The result is a dazzling, kaleidoscopic memoir, written with a surprising candour and a stylistic looseness that allows the narrative to shift and change, often without warning, but never leaving the reader behind. It’s a visceral, and often unsettling, experience.
The pop culture touchstones which guide the book range from the fairly straightforward to the almost surreal. Many women, for example, especially of Lee’s generation, can relate to the story of Princess Diana as, at least initially, a role model for the power of “the good girl.” As Lee writes, though, “Now you know this to be true: Diana was never really all that good in the first place. And neither were you.” Similarly, it seems natural for a young girl to use “Anne of Green Gables” as part of her grieving for the loss of her own father.

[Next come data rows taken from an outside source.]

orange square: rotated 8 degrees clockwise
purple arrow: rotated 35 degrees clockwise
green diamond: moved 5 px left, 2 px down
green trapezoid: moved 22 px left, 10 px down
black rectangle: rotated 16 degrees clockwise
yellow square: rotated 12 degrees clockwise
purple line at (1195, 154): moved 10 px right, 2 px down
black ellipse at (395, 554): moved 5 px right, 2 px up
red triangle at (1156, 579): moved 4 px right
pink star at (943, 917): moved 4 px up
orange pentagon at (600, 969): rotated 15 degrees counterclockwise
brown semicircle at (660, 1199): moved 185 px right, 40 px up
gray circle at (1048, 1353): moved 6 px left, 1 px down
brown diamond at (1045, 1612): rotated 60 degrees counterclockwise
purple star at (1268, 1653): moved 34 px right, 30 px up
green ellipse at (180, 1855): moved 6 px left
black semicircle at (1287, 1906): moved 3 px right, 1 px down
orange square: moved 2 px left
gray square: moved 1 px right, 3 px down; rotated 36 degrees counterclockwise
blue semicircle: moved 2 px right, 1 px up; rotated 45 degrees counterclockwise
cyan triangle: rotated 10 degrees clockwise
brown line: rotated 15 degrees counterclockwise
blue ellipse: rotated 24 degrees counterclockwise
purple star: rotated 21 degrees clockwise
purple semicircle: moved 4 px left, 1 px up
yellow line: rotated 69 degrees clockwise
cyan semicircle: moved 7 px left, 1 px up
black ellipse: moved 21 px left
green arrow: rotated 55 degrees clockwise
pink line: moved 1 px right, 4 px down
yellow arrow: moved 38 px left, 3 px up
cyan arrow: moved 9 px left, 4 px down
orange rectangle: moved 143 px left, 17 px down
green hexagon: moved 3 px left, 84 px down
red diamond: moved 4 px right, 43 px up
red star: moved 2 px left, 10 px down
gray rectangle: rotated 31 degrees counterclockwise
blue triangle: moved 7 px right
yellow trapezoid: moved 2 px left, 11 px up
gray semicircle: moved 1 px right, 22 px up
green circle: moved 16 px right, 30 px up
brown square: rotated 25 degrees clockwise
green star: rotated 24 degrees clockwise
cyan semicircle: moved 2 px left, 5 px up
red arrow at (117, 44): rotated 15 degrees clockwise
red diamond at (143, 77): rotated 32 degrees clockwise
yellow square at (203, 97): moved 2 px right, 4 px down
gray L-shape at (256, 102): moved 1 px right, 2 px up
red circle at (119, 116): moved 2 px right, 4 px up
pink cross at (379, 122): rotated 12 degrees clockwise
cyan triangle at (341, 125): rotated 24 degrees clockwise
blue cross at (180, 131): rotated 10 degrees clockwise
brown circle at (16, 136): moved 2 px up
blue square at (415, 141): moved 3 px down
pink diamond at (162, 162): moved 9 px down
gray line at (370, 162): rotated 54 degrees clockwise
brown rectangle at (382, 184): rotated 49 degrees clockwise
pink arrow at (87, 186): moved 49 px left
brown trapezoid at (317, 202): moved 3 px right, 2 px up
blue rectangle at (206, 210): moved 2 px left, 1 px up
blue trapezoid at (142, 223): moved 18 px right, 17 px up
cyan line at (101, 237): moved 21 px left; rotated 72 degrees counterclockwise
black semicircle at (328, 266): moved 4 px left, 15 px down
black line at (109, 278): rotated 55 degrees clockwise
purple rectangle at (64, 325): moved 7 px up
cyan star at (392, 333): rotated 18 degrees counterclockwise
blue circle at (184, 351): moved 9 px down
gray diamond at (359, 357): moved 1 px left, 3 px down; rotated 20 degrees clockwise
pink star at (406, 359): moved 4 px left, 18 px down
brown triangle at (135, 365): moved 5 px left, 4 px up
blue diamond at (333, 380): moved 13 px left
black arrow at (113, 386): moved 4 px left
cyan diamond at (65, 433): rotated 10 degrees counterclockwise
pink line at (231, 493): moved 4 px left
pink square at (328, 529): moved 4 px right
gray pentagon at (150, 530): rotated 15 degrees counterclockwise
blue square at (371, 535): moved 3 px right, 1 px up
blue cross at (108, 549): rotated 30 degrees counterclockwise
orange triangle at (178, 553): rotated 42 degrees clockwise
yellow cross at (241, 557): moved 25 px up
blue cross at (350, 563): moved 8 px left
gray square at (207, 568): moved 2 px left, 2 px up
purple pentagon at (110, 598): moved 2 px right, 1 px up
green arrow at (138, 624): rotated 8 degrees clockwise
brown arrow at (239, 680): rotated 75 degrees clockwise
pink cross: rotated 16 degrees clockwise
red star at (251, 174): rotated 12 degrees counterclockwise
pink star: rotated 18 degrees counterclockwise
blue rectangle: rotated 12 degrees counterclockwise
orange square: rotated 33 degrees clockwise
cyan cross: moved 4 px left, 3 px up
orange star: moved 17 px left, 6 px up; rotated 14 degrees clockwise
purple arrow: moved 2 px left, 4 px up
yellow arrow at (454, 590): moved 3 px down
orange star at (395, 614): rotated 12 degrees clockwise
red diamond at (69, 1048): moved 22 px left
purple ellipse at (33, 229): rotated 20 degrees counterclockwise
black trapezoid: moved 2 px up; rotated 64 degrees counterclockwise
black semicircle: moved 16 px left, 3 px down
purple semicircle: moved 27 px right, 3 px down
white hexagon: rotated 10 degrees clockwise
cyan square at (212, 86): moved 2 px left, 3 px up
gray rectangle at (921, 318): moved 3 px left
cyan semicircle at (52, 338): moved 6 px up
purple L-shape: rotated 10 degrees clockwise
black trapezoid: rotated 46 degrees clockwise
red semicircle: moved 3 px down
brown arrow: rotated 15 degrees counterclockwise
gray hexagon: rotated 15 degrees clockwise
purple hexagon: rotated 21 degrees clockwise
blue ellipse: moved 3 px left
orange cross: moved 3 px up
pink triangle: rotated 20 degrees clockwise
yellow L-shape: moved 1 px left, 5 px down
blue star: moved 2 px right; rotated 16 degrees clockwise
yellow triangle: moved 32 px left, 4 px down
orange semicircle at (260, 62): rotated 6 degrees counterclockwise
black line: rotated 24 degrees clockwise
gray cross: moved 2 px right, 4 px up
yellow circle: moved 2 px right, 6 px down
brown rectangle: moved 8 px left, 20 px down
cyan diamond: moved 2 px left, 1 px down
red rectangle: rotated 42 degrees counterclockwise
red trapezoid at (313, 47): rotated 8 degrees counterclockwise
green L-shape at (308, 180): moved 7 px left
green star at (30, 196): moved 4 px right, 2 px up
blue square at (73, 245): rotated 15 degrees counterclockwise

More surprising, however, is the role that PBS painter Bob Ross played in that same grieving, for Lee and her sister, his voice “like a soothing touch without being touched.” Lee’s examination of the maternal strategies of Kris Jenner (she of the Kardashian clan) is even more surprising, as she juxtaposes Jenner’s interest in and care of her children against her own mother’s anger and disinterest (though, like much of the book, it’s far from that simple). Framing the role of Hailey Bieber in husband Justin’s life (as reflected in the documentary “Seasons”) allows for an examination of the role of women in the lives of “creative geniuses,” from Sophia Tolstoy and Dorothy Wordsworth to Vera Nabokov, and how the essential support of such helpmeets is unavailable to women.
The strongest sections of the book — the interconnected “Boys on Film” and “The Bad Girl” — deal with fundamental questions of identity, rooted in issues of culture, race, and sexuality. Navigating a landscape of “Asian fetish” while seeking to define her own sexuality and place in the world, Lee draws on the life and poetry of Vancouver writer Evelyn Lau, whom she first encountered in the pages of “Runaway: Diary of a Street Kid,” “a bestselling memoir of her teenage years, when she ran away from her Chinese Canadian parents,” eventually resorting to sex work to survive; the “sensitive young white man” characters from “Dead Poet’s Society” and “Say Anything”; Amy Tan and her bestselling novel “The Joy Luck Club”; and comedian Ali Wong, among others. Like “Superfan” as a whole, the two essays, combined, are a bravura performance: free-ranging and allusive, but tightly controlled; spanning multiple decades but firmly rooted in individual moments. It’s heady, thought-provoking, and emotionally fraught stuff, and a singular reading experience.